LS&Co. Unzipped

Welcome to our blog. Here’s where you’ll find a “behind-the-seams” look at what’s going on with Levi Strauss & Co. You’ll hear from a variety of voices, from both inside and outside the company. And you have the chance to share your thoughts. So read on — and weigh in!

Nov 27 2012

A Date Worth Remembering

Editor’s note: In advance of World AIDS Day, Dec. 1, we invited Cleve Jones to speak to employees at our San Francisco headquarters today, Nov. 27. Cleve is a human rights activist and the founder of the NAMES Project AIDS Memorial Quilt. We asked him to share some thoughts on Unzipped.

While World AIDS Day, Dec. 1, is understandably noteworthy within the HIV/AIDS community, today, Nov. 27, has particularly special meaning to me.

In 1978, I was an intern in the office of Harvey Milk. Harvey was a member of the San Francisco Board of Supervisors and one of the first openly gay people elected to public office in the United States.

Nov. 27 of that year is the date when Harvey and Mayor George Moscone were assassinated in San Francisco City Hall. I was one of the first to find Harvey’s body. And that night, I helped lead an impromptu candlelight vigil, marking the deaths, from the Castro District, the center of San Francisco’s gay community, to City Hall. That march is repeated every Nov. 27 to this day.

In November 1985, a headline in the San Francisco Chronicle noted that AIDS had killed 1,000 residents in San Francisco. Of that first thousand, almost every one of them lived within six blocks of where I lived.

As marchers gathered for the annual candlelight vigil a few days after that headline, I asked them to write the names of their friends who had died. Due to the stigma associated with the disease, they were initially reluctant, but many came around. And that night, we marched first to City Hall and, then, to the old Federal Building, which housed the U.S. Health and Human Services offices for the West Coast.

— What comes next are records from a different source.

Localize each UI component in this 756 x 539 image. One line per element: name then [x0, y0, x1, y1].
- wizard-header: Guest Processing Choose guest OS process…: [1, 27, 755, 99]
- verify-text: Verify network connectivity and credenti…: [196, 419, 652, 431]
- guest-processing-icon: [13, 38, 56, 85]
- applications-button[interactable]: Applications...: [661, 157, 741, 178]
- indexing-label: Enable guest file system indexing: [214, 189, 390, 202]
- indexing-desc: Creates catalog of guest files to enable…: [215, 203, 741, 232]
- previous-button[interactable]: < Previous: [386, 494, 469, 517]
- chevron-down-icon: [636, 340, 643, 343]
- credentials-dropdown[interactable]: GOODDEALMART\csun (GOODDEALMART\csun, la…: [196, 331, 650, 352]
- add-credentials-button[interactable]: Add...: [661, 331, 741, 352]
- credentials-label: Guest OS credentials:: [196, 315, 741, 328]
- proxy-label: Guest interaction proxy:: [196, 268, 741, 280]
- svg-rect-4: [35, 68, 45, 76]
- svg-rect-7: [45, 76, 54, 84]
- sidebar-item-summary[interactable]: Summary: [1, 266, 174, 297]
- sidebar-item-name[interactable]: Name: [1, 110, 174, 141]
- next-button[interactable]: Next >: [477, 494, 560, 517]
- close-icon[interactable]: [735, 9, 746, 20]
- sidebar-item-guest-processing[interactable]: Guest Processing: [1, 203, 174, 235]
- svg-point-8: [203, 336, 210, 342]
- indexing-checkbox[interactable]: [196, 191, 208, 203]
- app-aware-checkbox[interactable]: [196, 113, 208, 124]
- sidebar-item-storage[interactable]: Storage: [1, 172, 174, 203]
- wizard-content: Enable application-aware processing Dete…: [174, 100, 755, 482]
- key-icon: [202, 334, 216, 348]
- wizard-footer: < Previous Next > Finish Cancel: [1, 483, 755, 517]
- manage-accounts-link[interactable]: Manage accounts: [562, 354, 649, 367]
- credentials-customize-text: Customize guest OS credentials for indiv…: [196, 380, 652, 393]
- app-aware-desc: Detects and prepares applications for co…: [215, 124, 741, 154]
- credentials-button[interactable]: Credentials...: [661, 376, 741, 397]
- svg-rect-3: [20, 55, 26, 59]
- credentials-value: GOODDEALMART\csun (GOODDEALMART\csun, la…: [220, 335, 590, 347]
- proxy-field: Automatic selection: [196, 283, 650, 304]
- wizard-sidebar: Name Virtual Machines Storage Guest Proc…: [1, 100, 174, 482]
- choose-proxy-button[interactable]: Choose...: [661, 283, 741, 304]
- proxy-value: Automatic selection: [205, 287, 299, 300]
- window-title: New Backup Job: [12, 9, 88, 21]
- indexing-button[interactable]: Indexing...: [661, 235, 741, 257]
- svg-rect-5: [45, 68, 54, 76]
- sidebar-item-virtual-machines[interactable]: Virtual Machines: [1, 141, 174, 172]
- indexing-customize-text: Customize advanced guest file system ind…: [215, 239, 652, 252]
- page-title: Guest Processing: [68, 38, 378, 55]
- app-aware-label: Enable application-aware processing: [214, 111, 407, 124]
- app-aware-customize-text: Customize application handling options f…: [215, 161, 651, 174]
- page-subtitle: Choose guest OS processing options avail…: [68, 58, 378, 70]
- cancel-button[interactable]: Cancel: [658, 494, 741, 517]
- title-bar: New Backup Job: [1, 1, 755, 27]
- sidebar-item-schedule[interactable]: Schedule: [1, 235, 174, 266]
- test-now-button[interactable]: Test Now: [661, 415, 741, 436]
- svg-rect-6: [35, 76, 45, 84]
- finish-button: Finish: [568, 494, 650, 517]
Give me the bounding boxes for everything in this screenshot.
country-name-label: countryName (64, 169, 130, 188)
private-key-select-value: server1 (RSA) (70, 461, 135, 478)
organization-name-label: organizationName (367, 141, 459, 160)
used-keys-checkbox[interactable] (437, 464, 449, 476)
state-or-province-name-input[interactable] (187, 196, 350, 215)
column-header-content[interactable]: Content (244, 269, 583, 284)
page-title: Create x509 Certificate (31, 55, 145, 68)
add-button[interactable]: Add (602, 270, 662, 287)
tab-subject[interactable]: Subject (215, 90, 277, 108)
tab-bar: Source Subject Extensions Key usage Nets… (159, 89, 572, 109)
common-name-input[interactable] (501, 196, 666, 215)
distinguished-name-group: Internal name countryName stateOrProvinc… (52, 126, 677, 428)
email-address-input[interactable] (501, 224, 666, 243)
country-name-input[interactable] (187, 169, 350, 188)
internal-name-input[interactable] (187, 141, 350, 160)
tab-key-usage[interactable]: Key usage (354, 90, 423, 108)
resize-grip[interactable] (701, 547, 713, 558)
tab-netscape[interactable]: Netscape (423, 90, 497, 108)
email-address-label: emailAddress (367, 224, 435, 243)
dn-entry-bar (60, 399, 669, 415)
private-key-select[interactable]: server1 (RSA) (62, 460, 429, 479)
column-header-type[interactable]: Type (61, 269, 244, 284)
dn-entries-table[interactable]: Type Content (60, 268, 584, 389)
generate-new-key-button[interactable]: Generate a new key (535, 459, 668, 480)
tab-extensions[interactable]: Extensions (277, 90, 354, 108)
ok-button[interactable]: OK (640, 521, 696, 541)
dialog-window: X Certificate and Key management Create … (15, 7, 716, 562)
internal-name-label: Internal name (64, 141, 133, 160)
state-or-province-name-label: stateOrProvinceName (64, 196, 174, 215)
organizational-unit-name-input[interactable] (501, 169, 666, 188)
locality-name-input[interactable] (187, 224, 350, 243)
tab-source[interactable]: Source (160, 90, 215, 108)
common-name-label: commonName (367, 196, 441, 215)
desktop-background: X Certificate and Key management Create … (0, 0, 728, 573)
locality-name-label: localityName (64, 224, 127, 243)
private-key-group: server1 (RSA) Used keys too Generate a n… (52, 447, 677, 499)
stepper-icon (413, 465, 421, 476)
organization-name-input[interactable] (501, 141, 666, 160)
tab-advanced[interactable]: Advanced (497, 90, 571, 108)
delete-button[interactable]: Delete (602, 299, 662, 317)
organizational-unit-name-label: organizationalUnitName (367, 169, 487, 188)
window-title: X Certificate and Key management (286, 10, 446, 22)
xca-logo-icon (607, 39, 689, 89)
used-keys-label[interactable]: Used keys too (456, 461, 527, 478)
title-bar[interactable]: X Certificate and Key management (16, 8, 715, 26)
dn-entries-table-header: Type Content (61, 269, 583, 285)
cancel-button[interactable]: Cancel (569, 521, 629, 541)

Using big roles of tape, we covered the façade of the building with the patchwork of signs with victims’ names. I commented that it looked like some sort of quilt, and when I uttered the word “quilt,” it instantly evoked memories of my grandmothers and great-grandmothers, a symbol of traditional family values. And that sparked the idea of the NAMES Project AIDS Memorial Quilt.

We’ve come a long way since then – in terms of fighting not only the disease, but also the ignorance and stupidity that can cause it to spread. But there’s so much more to do.

The San Francisco AIDS Foundation estimates two new HIV infections occur in this city every day. And in 2010, the United Nations estimated that daily figure, worldwide, to be 6,400.

We know that highly active antiretroviral therapy – or HAART -- treatment regimens can reduce the amount a person’s viral load to the point it’s undetectable. And while that’s tremendous progress, we have to redouble our efforts to find a vaccine and a cure. We have to remove all remaining barriers to treatment – for people all over the world who can’t get access to the meds and, as a result, are still dying from this disease.

I’ll be thinking about that tonight, as we hold our annual candlelight vigil to mark the deaths of Harvey Milk and George Moscone, and as we continue to call attention to all that needs to be done to bring an end to HIV/AIDS everywhere.